Dataset entries:
============================================================

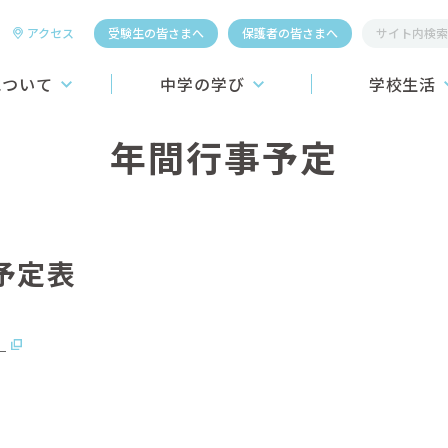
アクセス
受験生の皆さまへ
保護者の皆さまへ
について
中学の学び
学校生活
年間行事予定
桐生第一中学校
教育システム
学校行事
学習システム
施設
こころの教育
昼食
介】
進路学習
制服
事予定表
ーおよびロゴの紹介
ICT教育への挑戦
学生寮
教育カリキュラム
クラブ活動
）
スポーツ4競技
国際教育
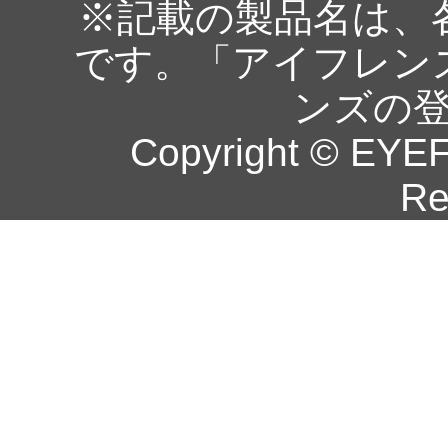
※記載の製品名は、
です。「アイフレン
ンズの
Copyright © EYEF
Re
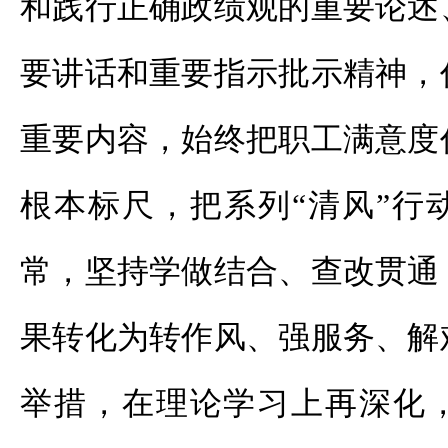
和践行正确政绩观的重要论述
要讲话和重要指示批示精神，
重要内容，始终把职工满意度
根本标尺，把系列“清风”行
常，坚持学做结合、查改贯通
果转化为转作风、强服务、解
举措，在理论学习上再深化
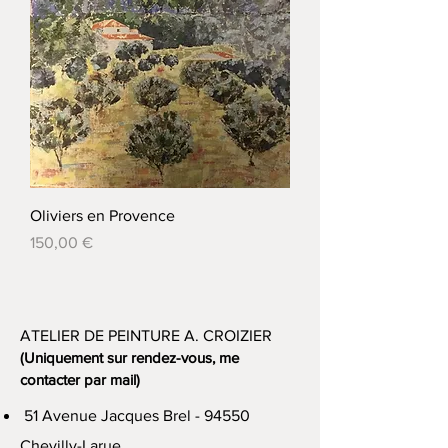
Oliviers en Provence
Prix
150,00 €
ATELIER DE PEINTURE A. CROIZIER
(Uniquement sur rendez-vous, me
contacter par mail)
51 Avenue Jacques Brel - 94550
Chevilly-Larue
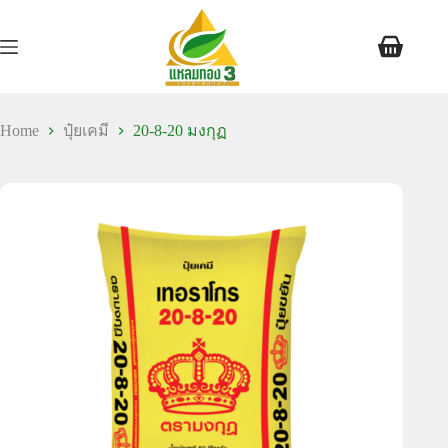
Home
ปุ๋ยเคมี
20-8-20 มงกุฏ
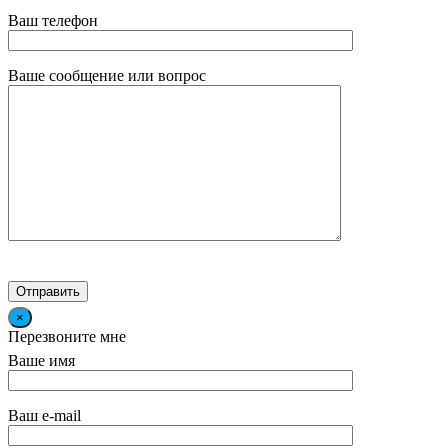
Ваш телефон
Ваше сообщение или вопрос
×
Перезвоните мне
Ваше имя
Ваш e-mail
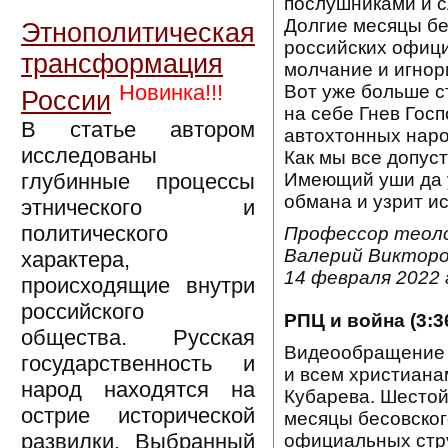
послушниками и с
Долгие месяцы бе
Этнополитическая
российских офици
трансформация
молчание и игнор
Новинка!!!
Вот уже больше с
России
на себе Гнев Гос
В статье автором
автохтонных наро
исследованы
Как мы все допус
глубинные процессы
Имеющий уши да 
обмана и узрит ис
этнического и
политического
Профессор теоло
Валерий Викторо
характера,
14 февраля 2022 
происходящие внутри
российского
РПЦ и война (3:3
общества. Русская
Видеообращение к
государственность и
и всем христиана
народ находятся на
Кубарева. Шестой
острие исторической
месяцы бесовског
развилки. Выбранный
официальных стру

============================================================

**Activity**. With the line that contains "Вот уже больше с" as the first and the final line of the data as the last, repeat every line in that span exactly.

**Response for this exercise**.
Вот уже больше с
России
на себе Гнев Гос
В статье автором
автохтонных наро
исследованы
Как мы все допус
глубинные процессы
Имеющий уши да 
обмана и узрит ис
этнического и
политического
Профессор теоло
Валерий Викторо
характера,
14 февраля 2022 
происходящие внутри
российского
РПЦ и война (3:3
общества. Русская
Видеообращение к
государственность и
и всем христиана
народ находятся на
Кубарева. Шестой
острие исторической
месяцы бесовског
развилки. Выбранный
официальных стру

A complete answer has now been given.